Today the full report was released by the Senate Special Committee on Aging, chaired by Herb Kohl (D-Wis). The report is available here. If you want to cut to the chase in the 99 page document, you can skip to Page 20-22. There you’ll find a table showing, for example that if you,
• Increase employer and worker contributions to Social Security by 1.1%, it would more than make up the shortfall, yielding 104% of the shortfall.
• Increase employer and worker contributions by 1%, but begin in 2022, you’d get 103% of what you need to fix Social Security.
• Increase employer and worker contributions 1/20% a year for 20 years, you’d take care of 69% of the problem.
• Eliminate the income cap, you’d get to 116% of what you’d need to fix the problem.

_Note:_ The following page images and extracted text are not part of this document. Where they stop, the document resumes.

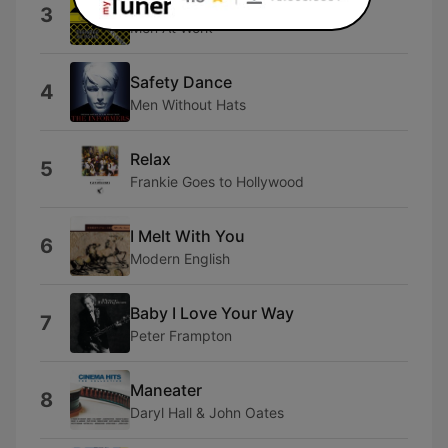
Who Can It Be Now?
3
Men At Work
Safety Dance
4
Men Without Hats
Relax
5
Frankie Goes to Hollywood
I Melt With You
6
Modern English
Baby I Love Your Way
7
Peter Frampton
Maneater
8
Daryl Hall & John Oates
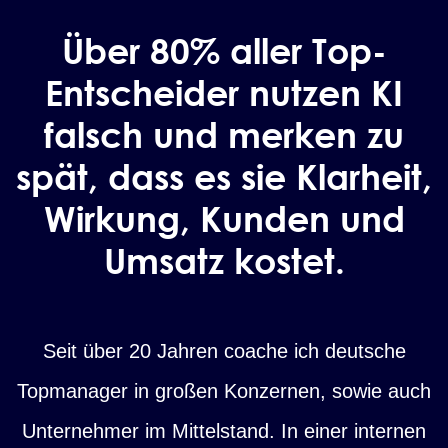
Über 80% aller Top-
Entscheider nutzen KI
falsch und merken zu
spät, dass es sie Klarheit,
Wirkung, Kunden und
Umsatz kostet.
Seit über 20 Jahren coache ich deutsche
Topmanager in großen Konzernen, sowie auch
Unternehmer im Mittelstand. In einer internen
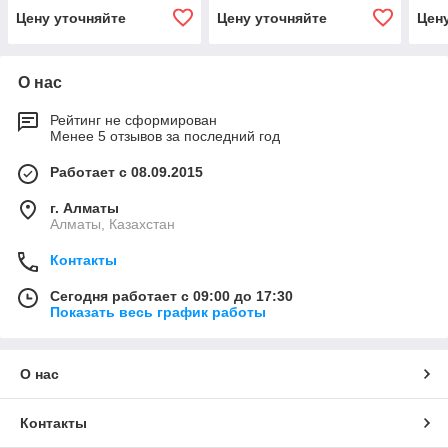
Цену уточняйте
Цену уточняйте
Цен
О нас
Рейтинг не сформирован
Менее 5 отзывов за последний год
Работает с 08.09.2015
г. Алматы
Алматы, Казахстан
Контакты
Сегодня работает с 09:00 до 17:30
Показать весь график работы
О нас
Контакты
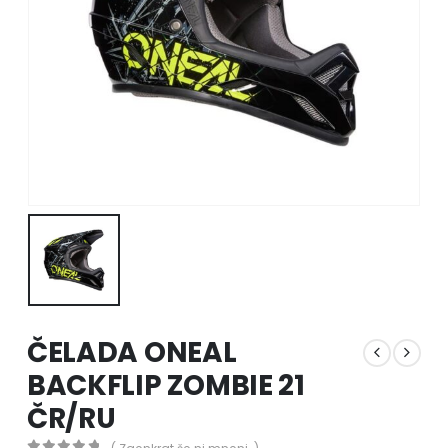
ČELADA ONEAL
BACKFLIP ZOMBIE 21
ČR/RU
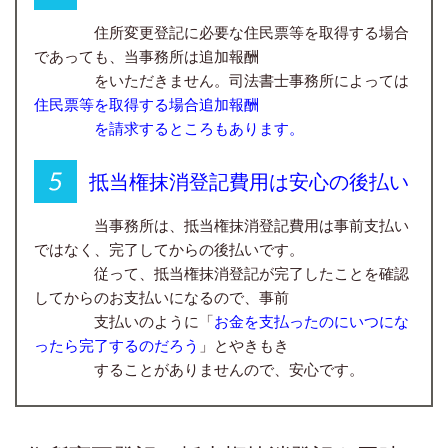
住所変更登記に必要な住民票等を取得する場合
であっても、当事務所は追加報酬
をいただきません。司法書士事務所によっては
住民票等を取得する場合追加報酬
を請求するところもあります。
抵当権抹消登記費用は安心の後払い
当事務所は、抵当権抹消登記費用は事前支払い
ではなく、完了してからの後払いです。
従って、抵当権抹消登記が完了したことを確認
してからのお支払いになるので、事前
支払いのように「
お金を支払ったのにいつにな
ったら完了するのだろう
」とやきもき
することがありませんので、安心です。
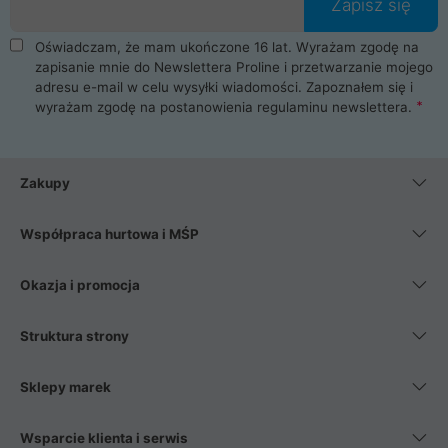
Zapisz się
Oświadczam, że mam ukończone 16 lat. Wyrażam zgodę na
zapisanie mnie do Newslettera Proline i przetwarzanie mojego
adresu e-mail w celu wysyłki wiadomości. Zapoznałem się i
wyrażam zgodę na postanowienia
regulaminu newslettera
.
Zakupy
Współpraca hurtowa i MŚP
Okazja i promocja
Struktura strony
Sklepy marek
Wsparcie klienta i serwis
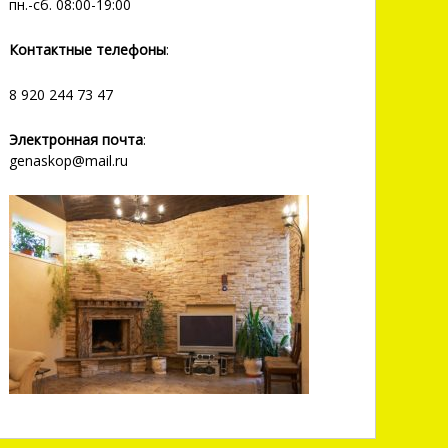
пн.-сб. 08:00-19:00
Контактные телефоны
:
8 920 244 73 47
Электронная почта
:
genaskop@mail.ru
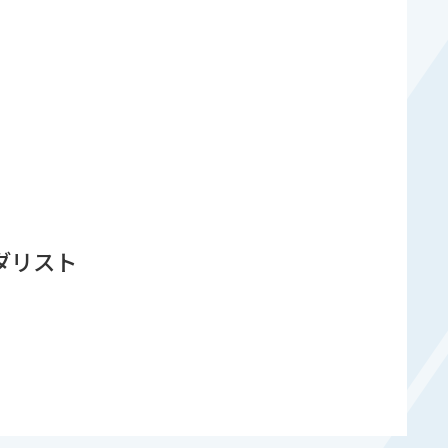
メダリスト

• Taxed those making more than 125k per individual and 250k for couples, you’d get to 69% of what you’d need to fix the problem.
• Gradually invest 15% of the trust fund assets in equities, you’d only get to 14% of what you’d need (and you’d assume much more risk).
• Gradually invest 40% in equities, you’d only get to 33% of what you’d need to fix the problem, but put nearly half of the trust fund at risk.
• Reduce Cost of Living Adjustments by 1% a year, you’d get to 78% of what you’d need to fix the problem. But this would amount to a substantial benefit cut over time. With the average benefit at just over $1,000 per month, more seniors would plunged into severe poverty.
• Accelerate increase to age 67 and gradually increase full retirement age to 70, you’d get to only 31% of what you’d need.
Note that the last example assumes that there are jobs to be had and employers willing to retain older workers. Corporate down-sizings, off-shorings and layoffs hit older workers disproportionately. There are other permutations of solutions in the table I summarized (pages 20-22). Take a look at the report. What’s most interesting is how little of the problem privatization resolves while adding huge risk. Given the calamitous 2007-8 collapse of the stock market, it seems appropriate to stay the course with the trust fund. Those who can afford to invest in the stock market can do so with their 401ks and personal savings. Social Security was designed to replace about 1/3 of income. Unfortunately, for millions of seniors, Social Security is all there is. Safety is the wiser course for the Social Security prong of an individual’s retirement safety net. One of the more robust fixes or a combination of them will secure the system for 75 years. Of course, custodians must re-examine the trajectory again over time. But the Deficit Commission, should keep its hands off.